In 2024, the nationwide median wage for house care employees was $16.78 an hour, in response to the Labor Division. PHI estimates that half of care employees depend on some type of public help.

“They don’t seem to be making livable wages,” says Scales.

The House Care Affiliation of America doesn’t dispute that wages are low.

“I feel everybody agrees that caregivers are angels, and the work that they do for our seniors every single day is priceless,” says the group’s legislative director, Cheryl Stanton, who led the Wage and Hour Division of the Labor Division in the course of the first Trump administration. “All of us wish to see caregivers receives a commission extra.”

However the problem, Stanton says, is proscribed funds. Medicaid subsidizes elder care just for the lowest-income seniors, and states will not be required to cowl home- and community-based care in any respect. Some states solely cowl care in amenities akin to nursing houses. Most households pay for care on their very own.

“They cannot afford to pay extra time charges for caregiving,” she says.

$158 million in again wages

PHI researcher Scales agrees affordability is an issue. And with Medicaid funding slashed beneath Trumpshe fears it’s going to solely worsen.

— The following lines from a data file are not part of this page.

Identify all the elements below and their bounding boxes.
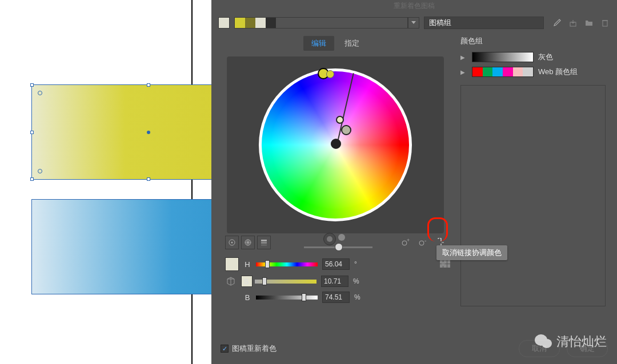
display-mode-2[interactable] xyxy=(338,234,345,241)
recolor-dialog: 重新着色图稿 编辑 指定 xyxy=(211,0,617,364)
svg-point-4 xyxy=(231,242,233,244)
brightness-thumb[interactable] xyxy=(335,243,343,251)
display-mode-1[interactable] xyxy=(323,233,336,245)
chevron-right-icon: ▶ xyxy=(460,54,467,60)
artboard-edge xyxy=(191,0,193,364)
eyedropper-icon[interactable] xyxy=(552,18,562,28)
trash-icon[interactable] xyxy=(600,18,610,28)
dialog-title: 重新着色图稿 xyxy=(211,0,617,12)
wheel-handle-3[interactable] xyxy=(341,125,351,135)
remove-color-icon[interactable]: - xyxy=(417,237,428,248)
cancel-button[interactable]: 取消 xyxy=(519,340,560,357)
svg-point-15 xyxy=(419,241,424,245)
svg-rect-1 xyxy=(603,21,607,26)
add-color-icon[interactable]: + xyxy=(400,237,411,248)
artboard xyxy=(0,0,211,364)
color-wheel-area xyxy=(227,56,444,233)
wheel-handle-1b[interactable] xyxy=(326,70,334,78)
tab-assign[interactable]: 指定 xyxy=(336,36,367,51)
wheel-bars-button[interactable] xyxy=(257,236,271,249)
color-group-web[interactable]: ▶ Web 颜色组 xyxy=(460,64,610,79)
preset-input[interactable] xyxy=(424,17,544,29)
chevron-right-icon: ▶ xyxy=(460,69,467,75)
tab-edit[interactable]: 编辑 xyxy=(303,36,334,51)
s-value[interactable] xyxy=(321,276,348,287)
swatch-dropdown[interactable] xyxy=(408,17,419,29)
wheel-segmented-button[interactable] xyxy=(241,236,255,249)
mode-tabs: 编辑 指定 xyxy=(218,36,452,51)
recolor-checkbox[interactable]: ✓ 图稿重新着色 xyxy=(221,343,277,354)
current-swatch[interactable] xyxy=(218,17,230,29)
swatch-grid-icon[interactable] xyxy=(440,260,450,268)
svg-rect-12 xyxy=(261,244,267,246)
ok-button[interactable]: 确定 xyxy=(567,340,608,357)
h-label: H xyxy=(243,260,251,269)
color-group-list xyxy=(460,85,606,306)
dialog-footer: ✓ 图稿重新着色 取消 确定 xyxy=(211,333,617,364)
toolbar xyxy=(211,12,617,34)
b-label: B xyxy=(243,293,251,302)
swatch-row[interactable] xyxy=(234,17,408,29)
wheel-center[interactable] xyxy=(331,139,341,149)
svg-rect-10 xyxy=(261,240,267,241)
checkbox-icon: ✓ xyxy=(221,345,229,353)
hsb-new-swatch xyxy=(225,257,239,271)
h-value[interactable] xyxy=(322,258,350,270)
b-slider[interactable] xyxy=(256,296,318,300)
svg-text:+: + xyxy=(407,238,410,243)
b-value[interactable] xyxy=(322,292,350,303)
svg-point-13 xyxy=(402,241,407,245)
s-label: S xyxy=(242,277,250,286)
color-group-gray[interactable]: ▶ 灰色 xyxy=(460,50,610,64)
folder-icon[interactable] xyxy=(584,18,594,28)
h-slider[interactable] xyxy=(256,262,318,266)
svg-text:-: - xyxy=(424,238,426,244)
svg-rect-11 xyxy=(261,242,267,244)
chevron-down-icon xyxy=(411,21,416,25)
hsb-sliders: H ° ≡ S % B xyxy=(218,254,452,303)
brightness-slider-area xyxy=(304,236,372,249)
tooltip: 取消链接协调颜色 xyxy=(436,245,507,260)
s-slider[interactable] xyxy=(255,280,316,284)
wheel-smooth-button[interactable] xyxy=(225,236,239,249)
color-wheel[interactable] xyxy=(259,68,412,221)
save-group-icon[interactable] xyxy=(568,18,578,28)
color-groups-title: 颜色组 xyxy=(460,36,610,46)
wheel-handle-2[interactable] xyxy=(336,116,344,124)
cube-icon xyxy=(225,276,237,287)
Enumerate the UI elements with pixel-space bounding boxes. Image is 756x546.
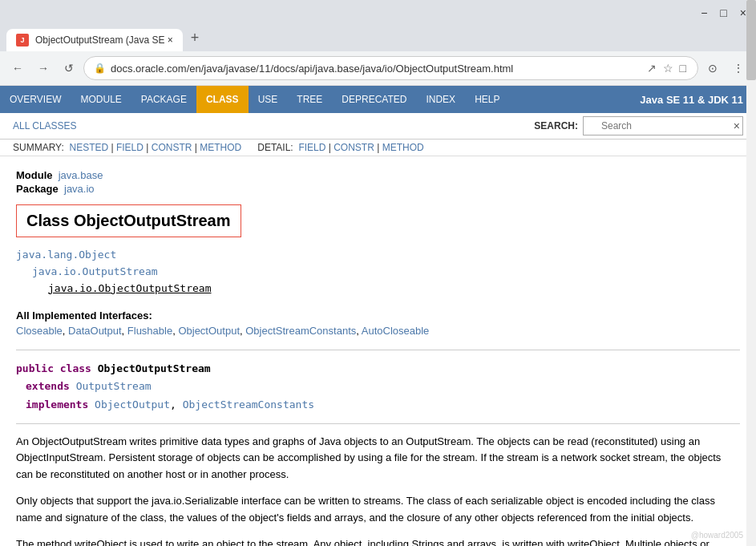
forward-button[interactable]: → (32, 57, 55, 79)
module-label: Module (16, 169, 53, 181)
nav-module[interactable]: MODULE (71, 86, 131, 113)
title-bar: − □ × (0, 0, 756, 22)
nav-tree[interactable]: TREE (287, 86, 332, 113)
inherit-link-1[interactable]: java.io.OutputStream (32, 265, 158, 277)
all-classes-area: ALL CLASSES (13, 120, 77, 131)
refresh-button[interactable]: ↺ (58, 57, 80, 79)
sub-nav: ALL CLASSES SEARCH: 🔍 × (0, 113, 756, 140)
iface-dataoutput[interactable]: DataOutput (68, 325, 122, 337)
module-value[interactable]: java.base (59, 169, 103, 181)
interface-links: Closeable, DataOutput, Flushable, Object… (16, 325, 740, 337)
description-1: An ObjectOutputStream writes primitive d… (16, 434, 740, 483)
address-text: docs.oracle.com/en/java/javase/11/docs/a… (111, 63, 641, 75)
module-info: Module java.base (16, 169, 740, 181)
scrollbar-thumb[interactable] (746, 0, 756, 80)
separator-2 (16, 423, 740, 424)
class-name-bold: ObjectOutputStream (98, 362, 211, 374)
search-wrapper: 🔍 × (583, 116, 743, 135)
summary-field[interactable]: FIELD (116, 142, 144, 153)
nav-overview[interactable]: OVERVIEW (0, 86, 71, 113)
nav-help[interactable]: HELP (465, 86, 509, 113)
inherit-1: java.io.OutputStream (16, 264, 740, 281)
iface-objectoutput[interactable]: ObjectOutput (178, 325, 240, 337)
bookmark-icon-btn[interactable]: ☆ (661, 60, 675, 76)
separator-1 (16, 350, 740, 350)
summary-constr[interactable]: CONSTR (152, 142, 192, 153)
inherit-2: java.io.ObjectOutputStream (16, 281, 740, 297)
address-bar[interactable]: 🔒 docs.oracle.com/en/java/javase/11/docs… (83, 56, 698, 80)
javadoc-nav: OVERVIEW MODULE PACKAGE CLASS USE TREE D… (0, 86, 756, 113)
new-tab-button[interactable]: + (183, 25, 208, 51)
back-button[interactable]: ← (6, 57, 29, 79)
watermark: @howard2005 (691, 531, 743, 540)
code-block: public class ObjectOutputStream extends … (16, 360, 740, 413)
interfaces-section: All Implemented Interfaces: Closeable, D… (16, 309, 740, 337)
all-classes-link[interactable]: ALL CLASSES (13, 120, 77, 131)
detail-field[interactable]: FIELD (298, 142, 325, 153)
detail-method[interactable]: METHOD (382, 142, 424, 153)
iface-closeable[interactable]: Closeable (16, 325, 63, 337)
description-2: Only objects that support the java.io.Se… (16, 493, 740, 527)
iface-autocloseable[interactable]: AutoCloseable (362, 325, 430, 337)
share-icon-btn[interactable]: ↗ (645, 60, 658, 76)
nav-use[interactable]: USE (249, 86, 288, 113)
search-label: SEARCH: (534, 120, 578, 131)
inherit-link-0[interactable]: java.lang.Object (16, 249, 116, 261)
tab-favicon: J (16, 34, 29, 47)
tab-bar: J ObjectOutputStream (Java SE × + (0, 22, 756, 51)
package-label: Package (16, 183, 59, 195)
scrollbar[interactable] (746, 0, 756, 546)
code-line-3: implements ObjectOutput, ObjectStreamCon… (16, 396, 740, 414)
nav-index[interactable]: INDEX (416, 86, 465, 113)
extends-link[interactable]: OutputStream (76, 380, 152, 392)
tab-label: ObjectOutputStream (Java SE × (35, 34, 173, 46)
iface-flushable[interactable]: Flushable (127, 325, 172, 337)
interfaces-label: All Implemented Interfaces: (16, 309, 740, 322)
package-value[interactable]: java.io (64, 183, 95, 195)
summary-bar: SUMMARY: NESTED | FIELD | CONSTR | METHO… (0, 140, 756, 156)
code-line-2: extends OutputStream (16, 378, 740, 395)
detail-label: DETAIL: (257, 142, 293, 153)
detail-constr[interactable]: CONSTR (334, 142, 374, 153)
minimize-button[interactable]: − (697, 5, 710, 21)
nav-links: OVERVIEW MODULE PACKAGE CLASS USE TREE D… (0, 86, 510, 113)
search-area: SEARCH: 🔍 × (534, 116, 743, 135)
maximize-button[interactable]: □ (717, 5, 730, 21)
sidebar-toggle-btn[interactable]: □ (678, 60, 688, 76)
version-text: Java SE 11 & JDK 11 (640, 94, 756, 106)
iface-objectstreamconstants[interactable]: ObjectStreamConstants (245, 325, 356, 337)
summary-method[interactable]: METHOD (200, 142, 241, 153)
description-3: The method writeObject is used to write … (16, 536, 740, 546)
inheritance-tree: java.lang.Object java.io.OutputStream ja… (16, 247, 740, 297)
impl-link-1[interactable]: ObjectOutput (95, 398, 170, 411)
impl-link-2[interactable]: ObjectStreamConstants (183, 398, 314, 411)
kw-implements: implements (26, 398, 95, 411)
window-controls[interactable]: − □ × (697, 5, 750, 21)
kw-extends: extends (26, 380, 76, 392)
search-input[interactable] (583, 116, 743, 135)
address-icons[interactable]: ↗ ☆ □ (645, 60, 688, 76)
lock-icon: 🔒 (94, 63, 106, 74)
package-info: Package java.io (16, 183, 740, 195)
code-line-1: public class ObjectOutputStream (16, 360, 740, 378)
inherit-current: java.io.ObjectOutputStream (48, 282, 212, 294)
class-title: Class ObjectOutputStream (26, 212, 231, 230)
kw-public: public class (16, 362, 98, 374)
nav-deprecated[interactable]: DEPRECATED (332, 86, 416, 113)
nav-class[interactable]: CLASS (196, 86, 249, 113)
inherit-0: java.lang.Object (16, 247, 740, 264)
main-content: Module java.base Package java.io Class O… (0, 156, 756, 546)
summary-nested[interactable]: NESTED (69, 142, 108, 153)
nav-bar: ← → ↺ 🔒 docs.oracle.com/en/java/javase/1… (0, 51, 756, 86)
active-tab[interactable]: J ObjectOutputStream (Java SE × (6, 29, 183, 51)
summary-label: SUMMARY: (13, 142, 64, 153)
comma: , (170, 398, 183, 411)
profile-button[interactable]: ⊙ (701, 57, 724, 79)
nav-package[interactable]: PACKAGE (131, 86, 196, 113)
class-title-box: Class ObjectOutputStream (16, 204, 241, 237)
search-clear-button[interactable]: × (734, 119, 740, 132)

With the inhabitants quickly growing older, she says the U.S. must reckon with tips on how to pay for care.

“Additional marginalizing and devaluing the workforce that gives the companies, that’s simply merely not the reply,” says Scales. “They need to not carry this affordability drawback on their very own backs.”

Importantly, Scales says, being coated by the Truthful Labor Requirements Act means house care employees can register complaints when employers aren’t assembly the extra time pay or minimal wage necessities. PHI’s evaluation of Labor Division compliance knowledge discovered that house care businesses have paid employees practically $158 million in again wages for the reason that Obama rule took impact.

“Numerous extra possible benefitted from their employers’ proactive compliance,” says Scales.

Demand for house care employees to soar

PHI estimates the house care workforce will add 681,000 jobs over the following decade.

Well being economist Amanda Kreider on the College of Pittsburgh says taking away labor protections in such a second would not make sense.

“It will be one factor if we had tons of employees who have been prepared and prepared to do these jobs,” she says. “I simply do not assume that you may improve entry in a state of affairs the place you’ve got a serious labor scarcity by decreasing the standard of jobs.”

In Brooklyn, caregiver Blackett agrees it’s going to grow to be even tougher to search out employees if protections are rolled again. Already, she says, no Individuals wish to do the job.

New York’s house care employees are literally in a greater place than most. The state has its personal Home Employees’ Invoice of Rights guaranteeing extra time pay and minimal wage for employees even when they’re not coated by the Truthful Labor Requirements Act.

Nonetheless, Blackett says, house care employees deserve higher.

“It is a job, and we have now to be acknowledged as employees,” she says.